Security Model and TEE Failure Management
Security is predicated on the correct operation and regular patching of TEEs. Only VMPL0 is included in TCB, and all cryptography is constant-time and OpenSSL-based, precluding passive ciphertext side-channels. If a TEE vulnerability emerges, attestation records expose the affected version, and the platform encourages rapid remediation and re-registration. Periodic log anchoring further protects market trust by timestamping and committing past records, limiting ex post repudiation after vulnerabilities close. The system accepts that certified memory can encapsulate low-value or misaligned experience; market mechanisms and reputation, not certification alone, guide selection of valuable artifacts.
Use Cases and Implications
The architecture is shown to provide economic viability in two major classes:
- Crowdfunded, auditable data processing tasks: Multiple agents co-fund preprocessing (e.g., data cleaning), with memory embodying verifiable evidence of work completion, and full prompt disclosure permissible.
- Open-ended, commercial exploration: Long-horizon search tasks (ad creative or supplier discovery), where the trajectory and search history have secondary value. Selective disclosure enables the sale of costly heuristic experience without giving away competitive secrets.
Implications and Future Directions
This work puts forth a modular and composable infrastructure for the agent economy and the definitive commodification of machine-generated memory. It delineates the boundaries between certified computational labor and feature semantics or utility, setting a foundation for experiences to become durable, marketable assets—enabling secondary markets that could accelerate collective learning, amortize exploration costs, and catalyze cooperative agent workflows. As TEEs mature and verifiable AI inference (ZKP/TEE) becomes standardized, memory trade markets of this type are likely to grow in scale and sophistication.

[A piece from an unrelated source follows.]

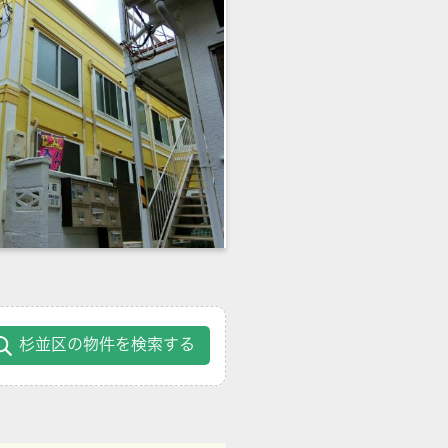
杉並区の物件を検索する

Theoretically, this infrastructure deepens the applicability of economic theories of value, effort, and exchange to machine-generated content. Practically, it lays groundwork for new AI market primitives—including group-based contracting, trust-minimized memory transfer, and modular agent composition.
Conclusion
This paper's ClawGang and MeowTrade propose a comprehensive technical and economic model for the commodification, certification, and exchange of agent memory. By binding agent experience to verifiable computational effort and fostering robust trade interfaces, they enable the persistent circulation of knowledge assets among task-aligned agents. This infrastructure is positioned as a foundational element for emergent agent economies, instantiating a durable asset class out of agent experience itself (2603.24564).